## EXERCISE PROMPT
In the data below, how many lines include the word "title"? Give only the number.

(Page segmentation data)

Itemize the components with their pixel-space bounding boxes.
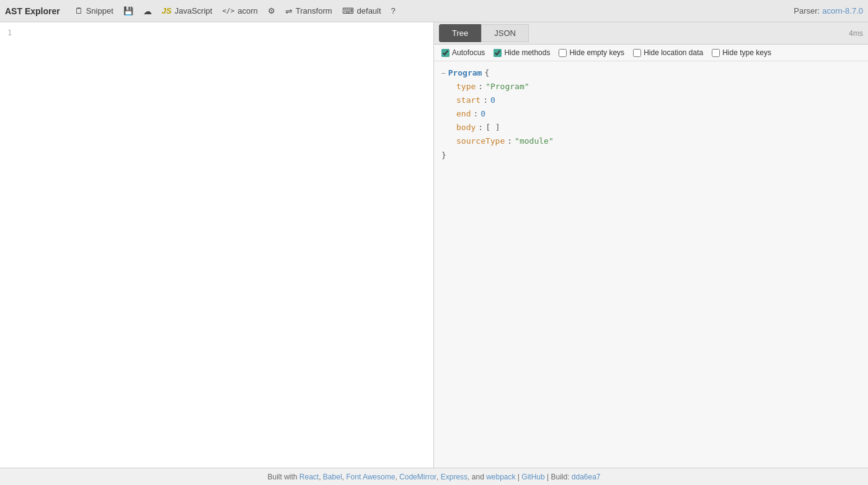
top-nav: AST Explorer 🗒 Snippet 💾 ☁ JS JavaScript… xyxy=(0,0,868,22)
footer-react-link[interactable]: React xyxy=(299,473,319,481)
line-numbers: 1 xyxy=(7,27,18,463)
start-value: 0 xyxy=(490,94,495,107)
hide-location-data-option[interactable]: Hide location data xyxy=(633,48,703,57)
source-type-value: "module" xyxy=(515,134,554,148)
save-nav-item[interactable]: 💾 xyxy=(118,4,138,18)
ast-prop-type: type : "Program" xyxy=(441,80,861,94)
editor-panel: 1 xyxy=(0,22,434,468)
body-value: [ ] xyxy=(485,121,500,134)
cloud-nav-item[interactable]: ☁ xyxy=(138,4,157,19)
ast-prop-start: start : 0 xyxy=(441,94,861,107)
source-type-colon: : xyxy=(507,134,512,148)
hide-type-keys-checkbox[interactable] xyxy=(712,49,720,57)
gear-icon: ⚙ xyxy=(268,6,275,15)
hide-methods-label: Hide methods xyxy=(504,48,550,57)
js-icon: JS xyxy=(162,6,172,15)
tab-json[interactable]: JSON xyxy=(481,24,529,42)
footer-text-built: Built with xyxy=(267,473,299,481)
keybinding-nav-item[interactable]: ⌨ default xyxy=(337,4,386,18)
hide-type-keys-option[interactable]: Hide type keys xyxy=(712,48,771,57)
help-icon: ? xyxy=(391,6,396,15)
ast-prop-body: body : [ ] xyxy=(441,121,861,134)
snippet-nav-item[interactable]: 🗒 Snippet xyxy=(70,4,118,18)
type-colon: : xyxy=(478,80,483,94)
end-value: 0 xyxy=(480,107,485,121)
parse-time: 4ms xyxy=(849,29,863,38)
end-key: end xyxy=(456,107,471,121)
language-nav-item[interactable]: JS JavaScript xyxy=(157,4,218,18)
parser-info: Parser: acorn-8.7.0 xyxy=(794,6,863,15)
footer-express-link[interactable]: Express xyxy=(441,473,467,481)
hide-location-data-label: Hide location data xyxy=(644,48,703,57)
source-type-key: sourceType xyxy=(456,134,505,148)
code-editor[interactable] xyxy=(18,27,426,463)
hide-empty-keys-checkbox[interactable] xyxy=(559,49,567,57)
parser-version-link[interactable]: acorn-8.7.0 xyxy=(822,6,863,15)
hide-empty-keys-label: Hide empty keys xyxy=(569,48,624,57)
root-node-name: Program xyxy=(448,66,482,80)
footer-sep-2: , xyxy=(342,473,347,481)
start-colon: : xyxy=(483,94,488,107)
ast-panel-header: Tree JSON 4ms xyxy=(434,22,868,45)
footer-sep-4: , xyxy=(436,473,441,481)
footer-sep-3: , xyxy=(395,473,399,481)
root-toggle[interactable]: − xyxy=(441,68,446,80)
help-nav-item[interactable]: ? xyxy=(386,4,401,18)
parser-label: Parser: xyxy=(794,6,820,15)
settings-nav-item[interactable]: ⚙ xyxy=(263,4,280,18)
hide-methods-option[interactable]: Hide methods xyxy=(494,48,550,57)
ast-panel: Tree JSON 4ms Autofocus Hide methods Hid… xyxy=(434,22,868,468)
cloud-icon: ☁ xyxy=(143,6,152,16)
body-key: body xyxy=(456,121,476,134)
root-open-brace: { xyxy=(484,66,489,80)
line-number: 1 xyxy=(7,27,12,39)
ast-root-line: − Program { xyxy=(441,66,861,80)
footer-sep-7: | Build: xyxy=(545,473,572,481)
autofocus-label: Autofocus xyxy=(452,48,485,57)
end-colon: : xyxy=(473,107,478,121)
autofocus-option[interactable]: Autofocus xyxy=(441,48,485,57)
footer-sep-6: | xyxy=(516,473,522,481)
hide-location-data-checkbox[interactable] xyxy=(633,49,641,57)
type-key: type xyxy=(456,80,476,94)
ast-prop-end: end : 0 xyxy=(441,107,861,121)
hide-type-keys-label: Hide type keys xyxy=(722,48,771,57)
root-close-brace: } xyxy=(441,149,446,162)
ast-options-bar: Autofocus Hide methods Hide empty keys H… xyxy=(434,45,868,61)
footer-sep-5: , and xyxy=(467,473,486,481)
save-icon: 💾 xyxy=(123,6,133,15)
body-colon: : xyxy=(478,121,483,134)
type-value: "Program" xyxy=(485,80,529,94)
footer-sep-1: , xyxy=(319,473,323,481)
footer: Built with React , Babel , Font Awesome … xyxy=(0,468,868,485)
main-content: 1 Tree JSON 4ms Autofocus Hide methods H xyxy=(0,22,868,468)
transform-nav-item[interactable]: ⇌ Transform xyxy=(280,4,337,19)
footer-build-hash-link[interactable]: dda6ea7 xyxy=(572,473,601,481)
footer-github-link[interactable]: GitHub xyxy=(521,473,544,481)
parser-nav-item[interactable]: </> acorn xyxy=(217,4,262,18)
keyboard-icon: ⌨ xyxy=(342,6,354,15)
ast-close-brace-line: } xyxy=(441,149,861,162)
ast-prop-source-type: sourceType : "module" xyxy=(441,134,861,148)
hide-empty-keys-option[interactable]: Hide empty keys xyxy=(559,48,624,57)
footer-codemirror-link[interactable]: CodeMirror xyxy=(399,473,436,481)
hide-methods-checkbox[interactable] xyxy=(494,49,502,57)
tab-tree[interactable]: Tree xyxy=(439,24,481,42)
autofocus-checkbox[interactable] xyxy=(441,49,450,57)
ast-tree: − Program { type : "Program" start : 0 e… xyxy=(434,61,868,468)
transform-icon: ⇌ xyxy=(285,6,293,16)
start-key: start xyxy=(456,94,480,107)
app-logo: AST Explorer xyxy=(5,6,60,16)
snippet-icon: 🗒 xyxy=(75,6,83,15)
code-icon: </> xyxy=(222,7,234,15)
editor-content: 1 xyxy=(0,22,433,468)
footer-babel-link[interactable]: Babel xyxy=(323,473,342,481)
footer-fontawesome-link[interactable]: Font Awesome xyxy=(346,473,395,481)
footer-webpack-link[interactable]: webpack xyxy=(486,473,515,481)
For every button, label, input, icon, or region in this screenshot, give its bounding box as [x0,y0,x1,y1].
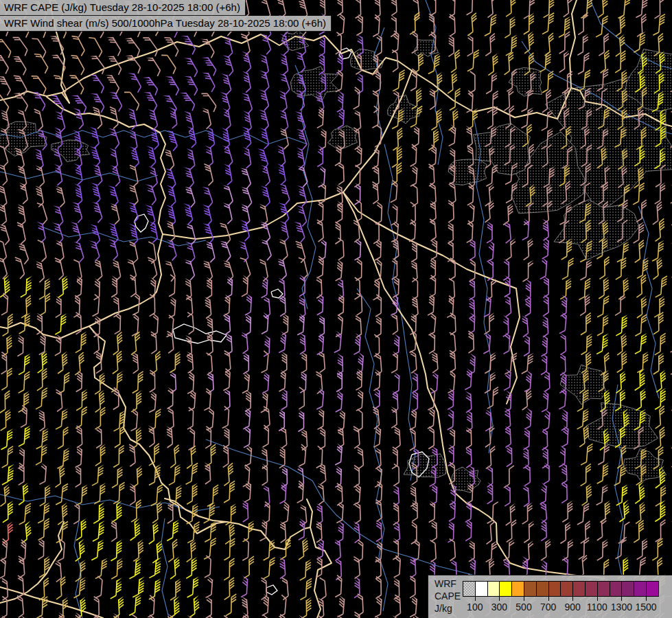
legend-tick-label: 900 [565,602,581,613]
legend-color-swatch [549,581,561,597]
legend-tick-label: 100 [467,602,483,613]
legend-tick-mark [621,596,622,601]
legend-color-swatch [586,581,598,597]
legend-tick-mark [524,596,524,601]
legend-label-line2: CAPE [435,590,461,602]
legend-label-line3: J/kg [435,602,461,615]
title-line-shear: WRF Wind shear (m/s) 500/1000hPa Tuesday… [0,16,332,32]
legend-tick-mark [475,596,476,601]
legend-tick-label: 300 [491,602,507,613]
legend-tick-label: 700 [540,602,556,613]
legend-label-line1: WRF [435,577,461,590]
legend-tick-label: 1300 [611,602,632,613]
legend-tick-mark [646,596,647,601]
legend-tick-mark [548,596,549,601]
legend-color-swatch [476,581,488,597]
cape-legend: WRF CAPE J/kg 10030050070090011001300150… [428,575,672,618]
weather-map-stage: WRF CAPE (J/kg) Tuesday 28-10-2025 18:00… [0,0,672,618]
legend-color-swatch [524,581,537,597]
legend-label: WRF CAPE J/kg [435,577,461,615]
legend-color-swatch [610,581,623,597]
legend-tick-mark [597,596,598,601]
legend-color-swatch [647,581,659,597]
legend-color-swatch [622,581,634,597]
legend-colorbar [463,581,659,595]
legend-tick-label: 1500 [635,602,656,613]
weather-map [0,0,672,618]
legend-tick-label: 1100 [587,602,607,613]
legend-tick-mark [499,596,500,601]
title-line-cape: WRF CAPE (J/kg) Tuesday 28-10-2025 18:00… [0,0,246,16]
legend-tick-mark [572,596,573,601]
legend-color-swatch [573,581,586,597]
title-box: WRF CAPE (J/kg) Tuesday 28-10-2025 18:00… [0,0,332,32]
legend-tick-label: 500 [515,602,531,613]
legend-color-swatch [537,581,549,597]
legend-color-swatch [463,581,476,597]
legend-color-swatch [512,581,524,597]
legend-color-swatch [598,581,610,597]
legend-color-swatch [561,581,573,597]
legend-color-swatch [500,581,512,597]
legend-color-swatch [634,581,647,597]
legend-color-swatch [488,581,500,597]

## SOLVED PROBLEM
3